Two approaches, one result
Ryan would do it with a fixed payment for health insurance, adjusted to allow some growth. In theory that compels consumers and medical providers to be more cost-conscious. Obama does it with a powerful board that can force Medicare cuts to service providers if costs rise beyond certain levels and Congress fails to act.
Like several elements of Obama’s health care overhaul, the Independent Payment Advisory Board is in limbo for now, but it is on the books. If the board survives Republican repeal attempts, it could become one of the government’s most important domestic agencies.
The White House wants to keep the existing structure of Medicare while “twisting the dials” to control spending, said a current Medicare trustee, economist Robert Reischauer of the Urban Institute think tank.
Ryan’s latest approach is arguably an evolution of the current Medicare Advantage private insurance program, not a radical change, Reischauer said. That’s particularly so if traditional Medicare remains an option.
“In the hot and heavy political debate we are in, participants are exaggerating the difference between the proposals,” he said.
During failed budget negotiations with Republicans last summer, Obama indicated a willingness to make more major changes to Medicare, including gradually raising the age of eligibility to 67, increasing premiums for many beneficiaries, revamping co payments and deductibles in ways that would raise costs for retirees, and cutting payments to drugmakers and other providers.
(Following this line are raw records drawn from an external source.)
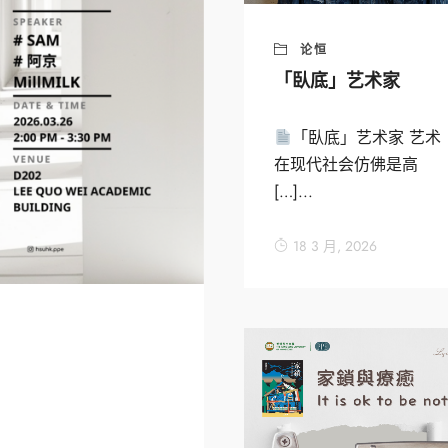
论恒
「臥底」艺术家
「臥底」艺术家 艺术
在现代社会仿佛是高
[…]...
18 3 月, 2026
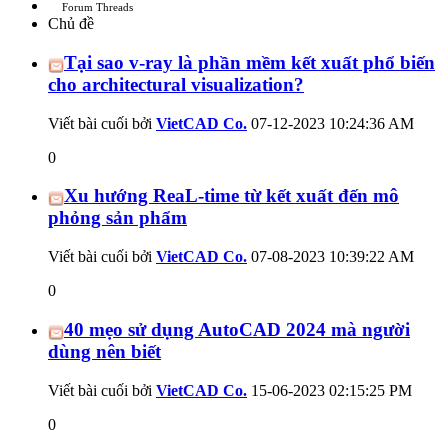
Forum Threads
Chủ đề
Tại sao v-ray là phần mềm kết xuất phổ biến
cho architectural visualization?
Viết bài cuối bởi
VietCAD Co.
07-12-2023
10:24:36 AM
0
Xu hướng ReaL-time từ kết xuất đến mô
phỏng sản phẩm
Viết bài cuối bởi
VietCAD Co.
07-08-2023
10:39:22 AM
0
40 mẹo sử dụng AutoCAD 2024 mà người
dùng nên biết
Viết bài cuối bởi
VietCAD Co.
15-06-2023
02:15:25 PM
0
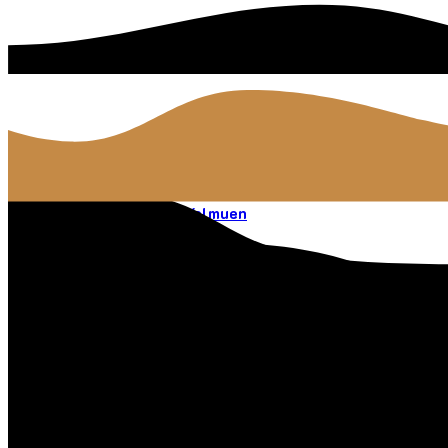
Vuggestuen Regnbuen/Valmuen
Kontakt os
annnr@vejle.dk
Kontakt os
Find os
Vuggestuen Regnbuen/Valmuen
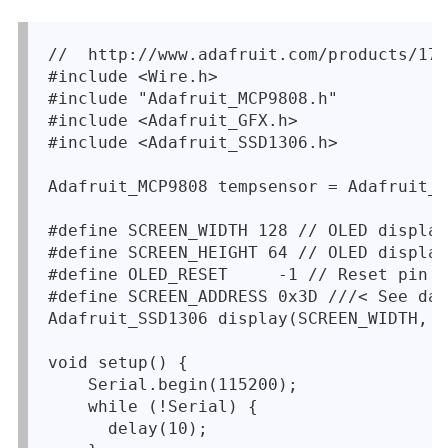
//  http://www.adafruit.com/products/178
#include <Wire.h>

#include "Adafruit_MCP9808.h"

#include <Adafruit_GFX.h>

#include <Adafruit_SSD1306.h>

Adafruit_MCP9808 tempsensor = Adafruit_M
#define SCREEN_WIDTH 128 // OLED display
#define SCREEN_HEIGHT 64 // OLED display
#define OLED_RESET     -1 // Reset pin #
#define SCREEN_ADDRESS 0x3D ///< See dat
Adafruit_SSD1306 display(SCREEN_WIDTH, S
void setup() {

    Serial.begin(115200);

    while (!Serial) {

      delay(10);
“I was surprised by how much the president was willing to offer in terms of Medicare changes without a more thorough vetting and discussion,” said Moon. Obama says he will veto any plan to cut Medicare benefits without raising taxes on the wealthy.
Democrats still are hoping to use Ryan’s privatization plans as a political weapon against Republicans in 2012, but the Medicare debate could cut both ways. For the 76 million baby boomers signing up over the next couple of decades, it will pay to be watching.